**RECORD SET**.
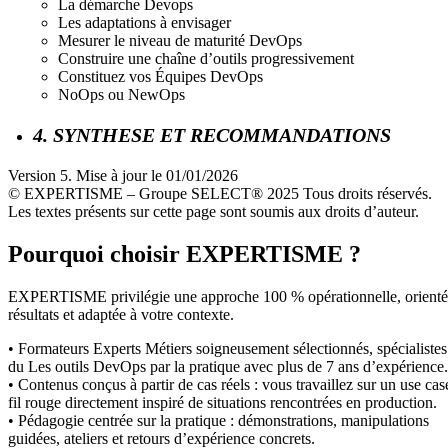
La démarche Devops
Les adaptations à envisager
Mesurer le niveau de maturité DevOps
Construire une chaîne d’outils progressivement
Constituez vos Équipes DevOps
NoOps ou NewOps
4. SYNTHESE ET RECOMMANDATIONS
Version 5. Mise à jour le 01/01/2026
© EXPERTISME – Groupe SELECT® 2025 Tous droits réservés.
Les textes présents sur cette page sont soumis aux droits d’auteur.
Pourquoi choisir EXPERTISME ?
EXPERTISME privilégie une approche 100 % opérationnelle, orient
résultats et adaptée à votre contexte.
• Formateurs Experts Métiers soigneusement sélectionnés, spécialistes
du Les outils DevOps par la pratique avec plus de 7 ans d’expérience.
• Contenus conçus à partir de cas réels : vous travaillez sur un use cas
fil rouge directement inspiré de situations rencontrées en production.
• Pédagogie centrée sur la pratique : démonstrations, manipulations
guidées, ateliers et retours d’expérience concrets.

**PROBLEM DESCRIPTION**. In the listing above, locate the line containing "Version 5. Mise à jour le 01/01/2026" and the line containing "sur un use cas". Transcribe those two lines and everything between them, exactly as written.

**ANSWER BOX**.
Version 5. Mise à jour le 01/01/2026
© EXPERTISME – Groupe SELECT® 2025 Tous droits réservés.
Les textes présents sur cette page sont soumis aux droits d’auteur.
Pourquoi choisir EXPERTISME ?
EXPERTISME privilégie une approche 100 % opérationnelle, orient
résultats et adaptée à votre contexte.
• Formateurs Experts Métiers soigneusement sélectionnés, spécialistes
du Les outils DevOps par la pratique avec plus de 7 ans d’expérience.
• Contenus conçus à partir de cas réels : vous travaillez sur un use cas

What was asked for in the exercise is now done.